É preciso encontrar nova lógica de desenvolvimento rural para as comunidades empobrecidas que mirem sua inclusão em cadeias locais fortes, como fornecedoras de insumos.

O Project Drawdown, organização que agrega inteligência para os esforços de redução da emissão de gases de efeito estufa, criou um ranking de soluções de descarbonização que pondera custo, benefício e escalabilidade. Ali, nota-se que 19 das 100 iniciativas mais potentes para atenuar as mudanças climáticas estão relacionadas à alimentação, à agricultura e ao uso da terra. Nesse contexto, o bom uso do solo agrícola é uma frente de ação imediata, acessível e escalável, que pode contribuir para rápida evolução do Brasil na agenda climática.

Nessa seara, o papel do Brasil começa pela ambição básica de zerar o desmatamento ilegal e frear o fogo, que juntos respondem por mais de 50% de nossas emissões. Há séculos o desmatamento e as queimadas marcam nossa relação com a floresta e prejudicam o país, tanto internamente quanto em nossa inserção internacional.

Ao mesmo tempo, precisamos compreender a enorme diversidade de contextos da realidade rural brasileira, em que florestas coexistem com agricultura e pecuária, e onde comunidades tradicionais, extrativistas e indígenas coabitam com agricultores familiares, e são vizinhos da agricultura empresarial de grande escala. Vivem lado a lado produtores familiares em pobreza extrema, que cultivam para subsistência, e imensas fazendas de alta tecnologia, voltadas à exportação e pautadas pela lógica reducionista do agronegócio mundial de commodities.

Programas e ações para o desenvolvimento de territórios no espaço rural brasileiro devem levar em conta a ampla diversidade dos atores presentes e a complexidade que ela traduz. É preciso identificar oportunidades que sirvam ao propósito de inserir a agricultura familiar em fluxos potentes, geradores de demanda firme e perene, que promovam renda e prosperidade. 

Nessa frente tem destaque a adoção de sistemas integrados, agroflorestais e regenerativos, capazes de intensificar o uso da terra, valorizar sinergias entre as culturas, otimizar o uso de fertilizantes e defensivos, acumular matéria orgânica no solo e aumentar sua capacidade de retenção de água. Ao longo dos ciclos agrícolas, o acúmulo desses benefícios aumenta a produtividade e reduz custos, o que torna essa tecnologia atrativa para o pequeno produtor rural – e também para a agricultura de média e grande escalas.

O Brasil deve tornar dominante a agropecuária de baixo carbono, reduzir a emissão de metano entérico e sequestrar matéria orgânica no solo agrícola, que captura até 20 toneladas de CO2/ano por hectare bem manejado.

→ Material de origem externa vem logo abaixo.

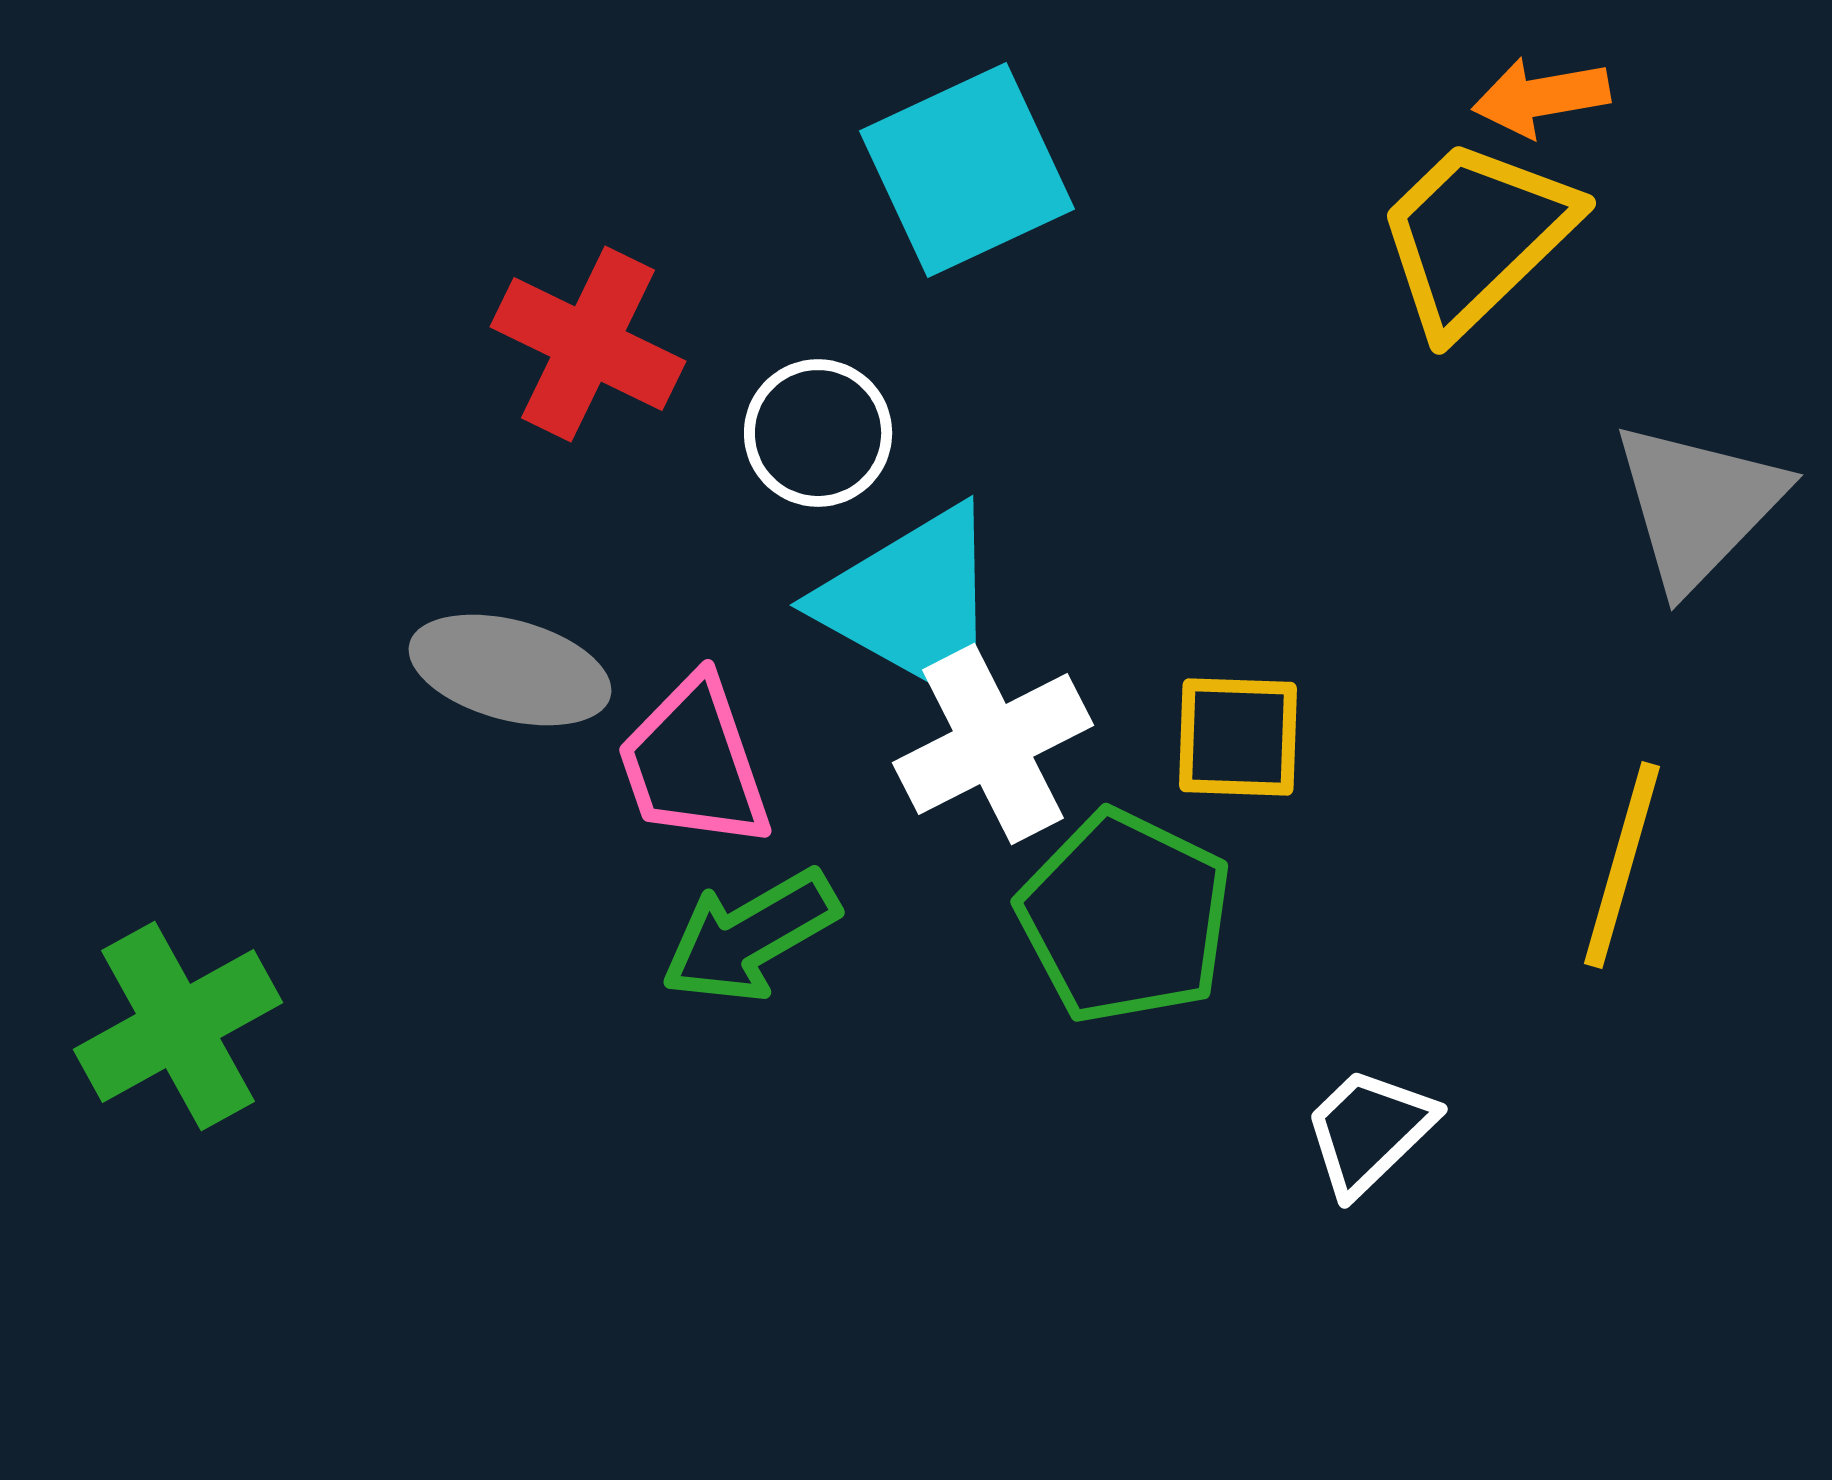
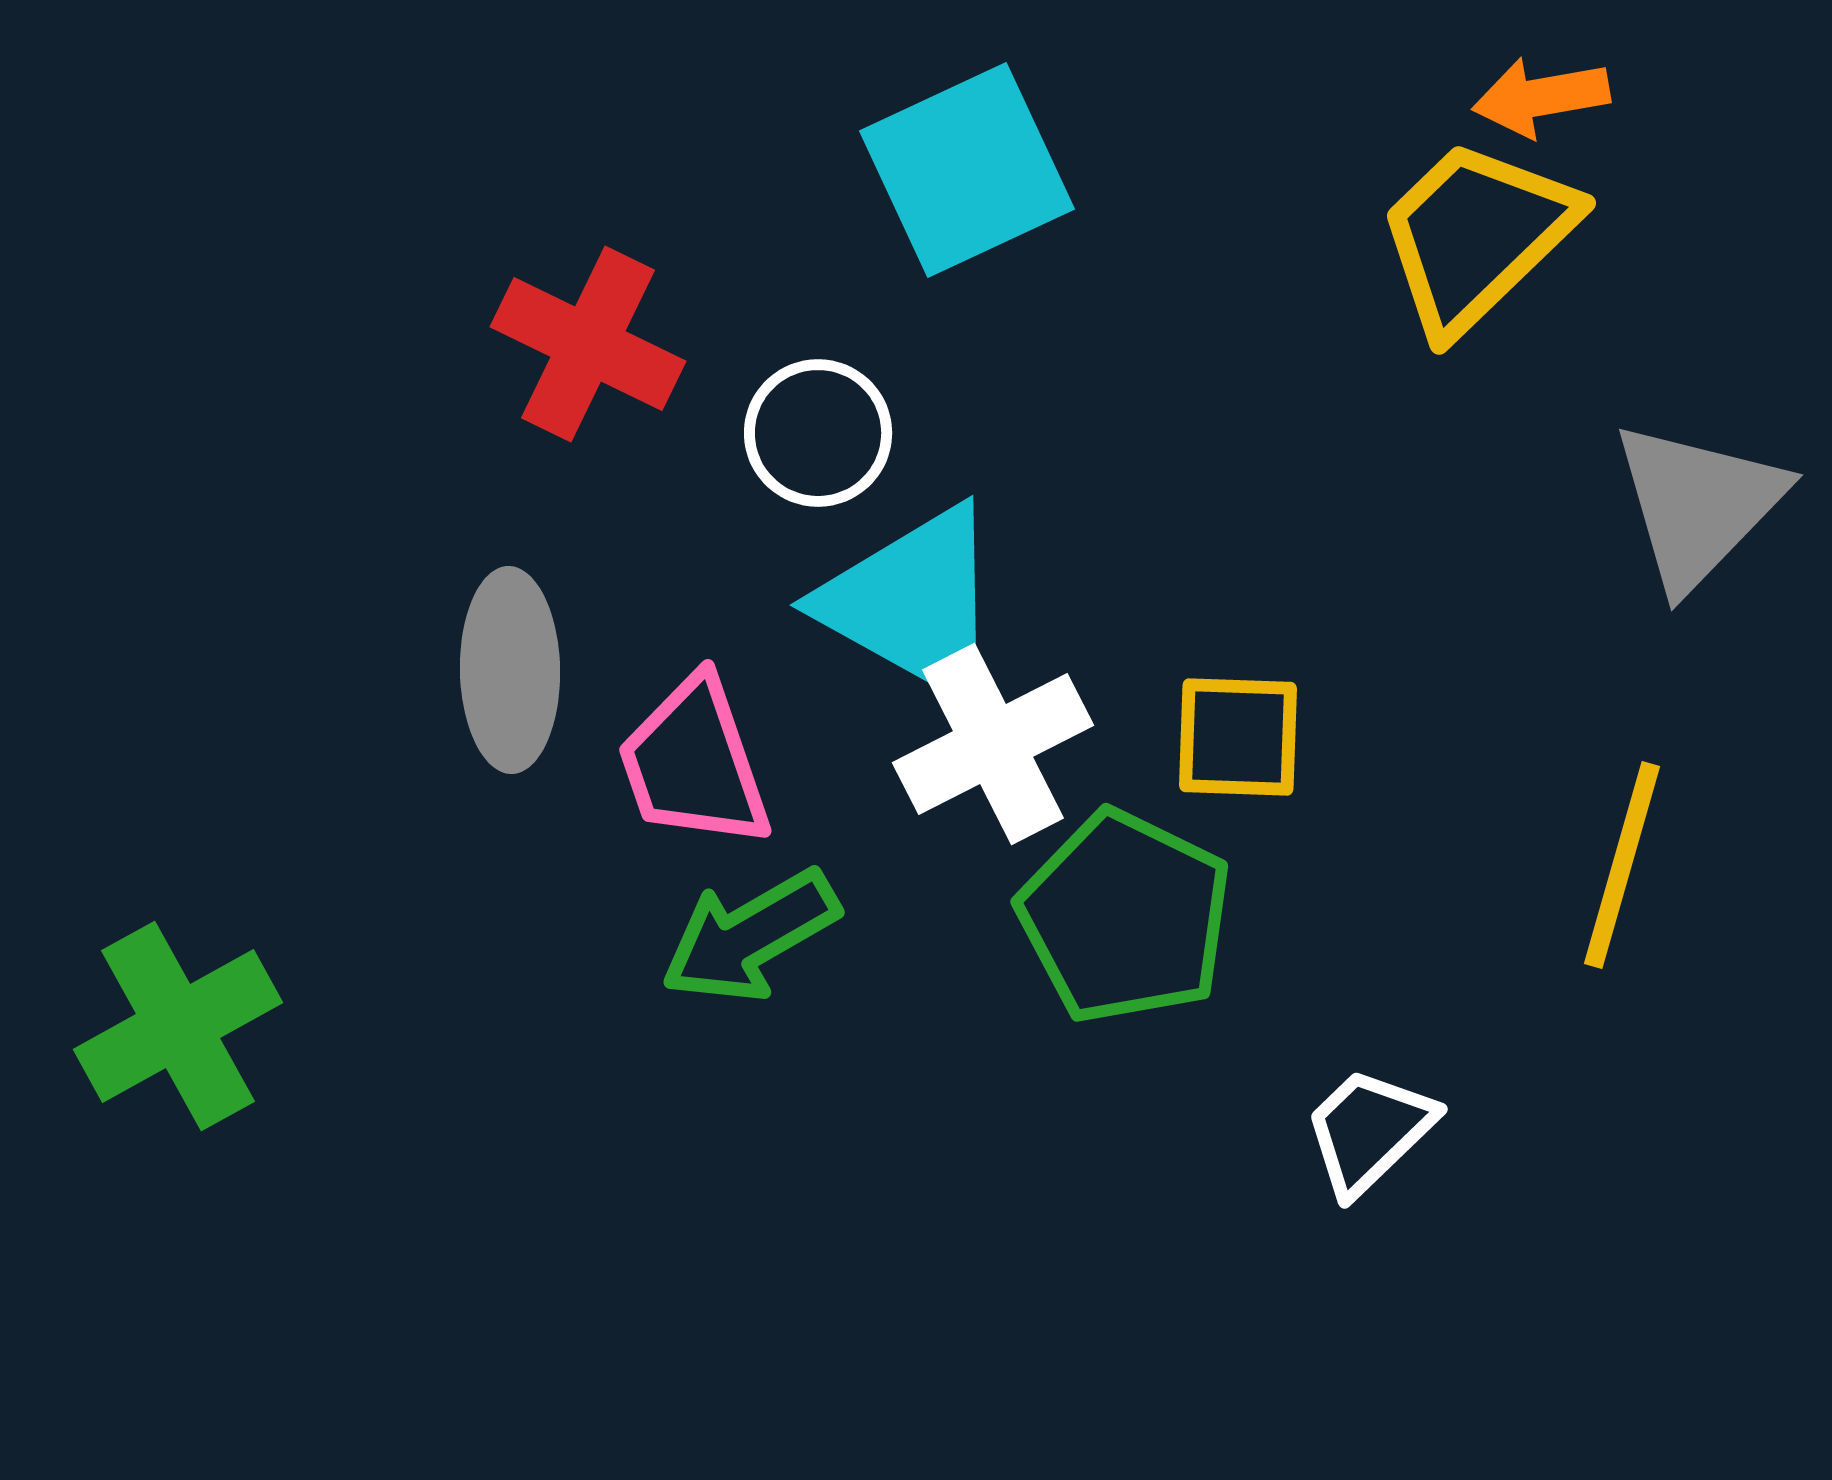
gray ellipse: rotated 74 degrees clockwise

O Brasil deve tornar dominante a agropecuária de baixo carbono, reduzir a emissão de metano entérico e sequestrar matéria orgânica no solo agrícola, que captura até 20 toneladas de CO2eq/ano por hectare bem manejado. Isto é, 10 milhões de hectares de agricultura tropical regenerativa têm potencial de reter algo como 4Gton de CO2 ao longo de 20 anos.

Inúmeros modelos de sistemas agroflorestais vêm sendo implantados em diferentes partes do planeta, combinando culturas perenes como coco, dendê, seringueira, cacau e café, com plantas de ciclo curto ou médio, como mandioca, banana, milho, feijão e pimenta-do-reino, entre muitas outras. Nessa década, está em curso um alinhamento de interesse entre governos, empresas agrícolas, indústria, tradings, consumidores, empreendedores e investidores, que buscam promover cadeias rastreáveis, rentáveis, de baixo impacto socioambiental e que sequestrem carbono no solo agrícola.

Modelos de integração testados em escala-piloto estão sendo validados em larga escala no Brasil, como as variações de ILPF (integração lavoura, pecuária e floresta). Segundo a Rede ILPF, o Brasil já tem mais de 1 milhão de hectares de sistemas IPF, em piquetes de eucalipto, capim e boi, além de 14 milhões de hectares de ILP, na simples e rentável rotação entre soja, milho e boi. 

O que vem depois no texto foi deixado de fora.